Et pour y voir clair, il faut jeter un œil sur le déficit de la France qui a atteint, cette année 2021, son niveau le plus élevé depuis 1949, 115,7% du Pib, selon l’Insee repris par Le Monde. « La France a beaucoup de déficit. Ils sont pauvres et endettés. Ils sont près de 110, 120% (115,17% du Pib, selon l’Insee, Ndlr) de déficit par rapport au Pib », argue-t-il. 
 
« Les Dts, Ce n’est pas de l’argent qu’on prend pour faire des routes »
 
S’agissant de la réallocation des Dts des pays du G20, l’économiste indique que seule la France a donné son accord pour reverser son allocation, même si, précise-t-il, les représentants des autres Etats n’ont pas objecté. Des négociations s’imposent. 
 
Toutefois, signale Amath Soumaré: « le Dts dont on parle, il a été complètement pipé ». Il s’explique: « le Dts a été mis au point par rapport à votre capacité commerciale. Aujourd’hui confrontés au contexte de la Covid-19, tous ces pays membres ont tous des déficits budgétaires.
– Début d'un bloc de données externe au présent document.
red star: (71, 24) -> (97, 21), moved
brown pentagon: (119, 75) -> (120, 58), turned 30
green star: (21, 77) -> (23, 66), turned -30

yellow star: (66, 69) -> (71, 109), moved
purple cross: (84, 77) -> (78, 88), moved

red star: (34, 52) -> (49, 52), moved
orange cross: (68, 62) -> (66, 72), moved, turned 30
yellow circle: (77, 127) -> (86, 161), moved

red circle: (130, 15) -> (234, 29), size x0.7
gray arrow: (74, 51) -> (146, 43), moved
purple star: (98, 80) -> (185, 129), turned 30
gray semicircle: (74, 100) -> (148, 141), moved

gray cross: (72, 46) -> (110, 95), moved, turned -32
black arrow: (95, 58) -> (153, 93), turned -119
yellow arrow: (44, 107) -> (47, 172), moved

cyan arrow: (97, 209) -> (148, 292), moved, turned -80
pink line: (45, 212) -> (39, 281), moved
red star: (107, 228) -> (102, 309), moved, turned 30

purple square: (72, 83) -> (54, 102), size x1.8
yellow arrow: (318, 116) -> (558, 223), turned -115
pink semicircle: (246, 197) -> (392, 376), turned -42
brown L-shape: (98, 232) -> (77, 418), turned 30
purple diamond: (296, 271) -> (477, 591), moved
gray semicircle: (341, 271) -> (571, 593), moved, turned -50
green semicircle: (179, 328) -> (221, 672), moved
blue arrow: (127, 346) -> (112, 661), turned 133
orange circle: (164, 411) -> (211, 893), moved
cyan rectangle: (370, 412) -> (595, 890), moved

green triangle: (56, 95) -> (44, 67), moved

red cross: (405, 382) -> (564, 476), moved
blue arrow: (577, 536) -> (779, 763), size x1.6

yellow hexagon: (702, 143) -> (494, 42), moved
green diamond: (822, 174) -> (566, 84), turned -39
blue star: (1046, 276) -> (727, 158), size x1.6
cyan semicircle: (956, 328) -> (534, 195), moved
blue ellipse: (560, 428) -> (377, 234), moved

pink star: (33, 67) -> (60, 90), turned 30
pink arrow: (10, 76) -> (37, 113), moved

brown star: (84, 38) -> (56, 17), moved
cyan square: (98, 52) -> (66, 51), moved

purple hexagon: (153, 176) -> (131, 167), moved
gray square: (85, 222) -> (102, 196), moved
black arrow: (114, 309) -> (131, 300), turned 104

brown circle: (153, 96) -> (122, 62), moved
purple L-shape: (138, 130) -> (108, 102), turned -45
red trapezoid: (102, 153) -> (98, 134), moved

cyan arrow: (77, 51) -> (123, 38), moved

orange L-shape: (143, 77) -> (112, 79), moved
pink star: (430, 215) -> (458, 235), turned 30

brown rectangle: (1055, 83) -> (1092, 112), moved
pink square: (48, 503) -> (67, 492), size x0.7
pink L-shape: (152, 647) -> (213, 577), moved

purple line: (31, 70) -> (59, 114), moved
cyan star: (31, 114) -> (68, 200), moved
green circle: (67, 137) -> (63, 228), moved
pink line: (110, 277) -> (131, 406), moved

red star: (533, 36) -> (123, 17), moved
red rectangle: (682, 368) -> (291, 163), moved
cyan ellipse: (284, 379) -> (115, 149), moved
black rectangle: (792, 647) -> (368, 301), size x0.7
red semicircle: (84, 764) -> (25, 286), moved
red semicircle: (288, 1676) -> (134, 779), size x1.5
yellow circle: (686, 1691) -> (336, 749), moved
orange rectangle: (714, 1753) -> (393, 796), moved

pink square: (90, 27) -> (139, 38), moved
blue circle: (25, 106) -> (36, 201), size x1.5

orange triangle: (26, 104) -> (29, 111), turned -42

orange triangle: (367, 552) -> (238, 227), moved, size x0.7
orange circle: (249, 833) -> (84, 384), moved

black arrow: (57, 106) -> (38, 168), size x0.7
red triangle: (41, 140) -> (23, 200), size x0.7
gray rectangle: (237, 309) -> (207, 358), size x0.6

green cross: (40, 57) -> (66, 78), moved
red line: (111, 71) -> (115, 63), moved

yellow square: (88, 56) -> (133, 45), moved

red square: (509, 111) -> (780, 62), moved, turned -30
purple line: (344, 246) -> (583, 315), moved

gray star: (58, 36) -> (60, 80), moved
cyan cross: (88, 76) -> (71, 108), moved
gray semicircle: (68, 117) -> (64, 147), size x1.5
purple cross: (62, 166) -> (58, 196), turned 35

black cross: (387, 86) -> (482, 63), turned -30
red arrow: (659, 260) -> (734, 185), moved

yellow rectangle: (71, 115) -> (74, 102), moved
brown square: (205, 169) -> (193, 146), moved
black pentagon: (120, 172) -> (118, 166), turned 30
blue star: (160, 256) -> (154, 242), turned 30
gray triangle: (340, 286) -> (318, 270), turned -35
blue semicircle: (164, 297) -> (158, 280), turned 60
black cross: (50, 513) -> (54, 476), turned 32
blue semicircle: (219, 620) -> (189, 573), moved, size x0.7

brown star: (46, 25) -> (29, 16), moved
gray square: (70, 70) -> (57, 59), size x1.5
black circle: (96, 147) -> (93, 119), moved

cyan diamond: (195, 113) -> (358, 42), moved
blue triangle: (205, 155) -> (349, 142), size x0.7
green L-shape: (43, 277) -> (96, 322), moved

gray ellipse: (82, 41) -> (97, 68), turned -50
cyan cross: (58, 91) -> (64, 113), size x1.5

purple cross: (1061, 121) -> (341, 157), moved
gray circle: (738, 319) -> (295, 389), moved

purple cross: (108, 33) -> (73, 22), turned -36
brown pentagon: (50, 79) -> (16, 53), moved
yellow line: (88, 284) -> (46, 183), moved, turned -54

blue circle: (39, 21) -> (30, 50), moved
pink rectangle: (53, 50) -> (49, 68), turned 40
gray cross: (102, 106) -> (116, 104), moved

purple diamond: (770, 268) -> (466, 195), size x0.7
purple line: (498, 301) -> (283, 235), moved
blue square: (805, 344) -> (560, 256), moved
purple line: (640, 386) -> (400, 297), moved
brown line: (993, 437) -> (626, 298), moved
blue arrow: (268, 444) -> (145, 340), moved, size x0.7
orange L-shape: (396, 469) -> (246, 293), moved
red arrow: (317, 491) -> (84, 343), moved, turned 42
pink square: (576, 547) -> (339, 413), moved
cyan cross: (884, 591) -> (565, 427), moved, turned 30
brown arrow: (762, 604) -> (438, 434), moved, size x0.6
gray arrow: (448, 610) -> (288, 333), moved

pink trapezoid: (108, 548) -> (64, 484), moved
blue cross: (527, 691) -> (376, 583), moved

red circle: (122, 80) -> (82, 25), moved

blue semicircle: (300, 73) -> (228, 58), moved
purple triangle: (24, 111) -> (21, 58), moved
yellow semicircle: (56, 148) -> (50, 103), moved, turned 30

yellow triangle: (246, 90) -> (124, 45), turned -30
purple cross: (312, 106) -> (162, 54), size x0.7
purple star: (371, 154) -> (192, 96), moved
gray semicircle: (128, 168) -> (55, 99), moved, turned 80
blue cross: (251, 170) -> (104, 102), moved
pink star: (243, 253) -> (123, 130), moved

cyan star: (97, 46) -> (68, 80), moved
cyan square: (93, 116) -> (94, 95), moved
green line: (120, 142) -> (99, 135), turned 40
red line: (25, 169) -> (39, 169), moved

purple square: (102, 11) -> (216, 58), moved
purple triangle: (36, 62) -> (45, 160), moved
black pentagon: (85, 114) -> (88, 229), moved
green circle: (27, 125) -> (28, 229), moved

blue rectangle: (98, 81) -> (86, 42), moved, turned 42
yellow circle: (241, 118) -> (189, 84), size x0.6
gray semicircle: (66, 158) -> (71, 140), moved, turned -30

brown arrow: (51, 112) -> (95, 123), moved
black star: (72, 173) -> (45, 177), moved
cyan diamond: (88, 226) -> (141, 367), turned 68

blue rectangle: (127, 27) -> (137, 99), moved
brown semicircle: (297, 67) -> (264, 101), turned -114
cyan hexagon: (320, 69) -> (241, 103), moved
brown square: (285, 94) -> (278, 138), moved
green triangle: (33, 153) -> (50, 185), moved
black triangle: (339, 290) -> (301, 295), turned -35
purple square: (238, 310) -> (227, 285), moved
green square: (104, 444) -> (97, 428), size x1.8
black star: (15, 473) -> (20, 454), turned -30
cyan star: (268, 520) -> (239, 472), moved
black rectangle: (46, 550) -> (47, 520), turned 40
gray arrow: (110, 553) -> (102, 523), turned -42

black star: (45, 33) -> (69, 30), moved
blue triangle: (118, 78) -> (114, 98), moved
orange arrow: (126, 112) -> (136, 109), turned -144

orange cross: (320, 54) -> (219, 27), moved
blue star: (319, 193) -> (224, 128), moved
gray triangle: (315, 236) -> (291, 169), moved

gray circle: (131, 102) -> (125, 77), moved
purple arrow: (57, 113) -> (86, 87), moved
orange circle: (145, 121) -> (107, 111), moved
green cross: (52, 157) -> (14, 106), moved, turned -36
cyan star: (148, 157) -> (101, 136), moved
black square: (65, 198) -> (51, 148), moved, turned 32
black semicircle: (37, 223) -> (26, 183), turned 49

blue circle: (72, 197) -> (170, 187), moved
Les Etats-Unis ont fait des planches à billets, pas des millions ou des milliards mais des trillions. Un trillion c’est 1000 milliards de dollars qu’ils ont tirés. Le président disait que c’était non limite. Tout ce dont les entreprises ont besoin, ils leur donnent. Ils créent de la monnaie comme ils veulent ». 
 
Les Européens en font de même. « Ils ont mis la planche à billets avec des trillions d’euros. Les Dts c’est de la monnaie virtuelle. C’est dans les transactions internationales que ça sert. Ce n’est pas de l’argent qu’on prend pour faire des routes », signale le président du Centre africain de la nouvelle économie.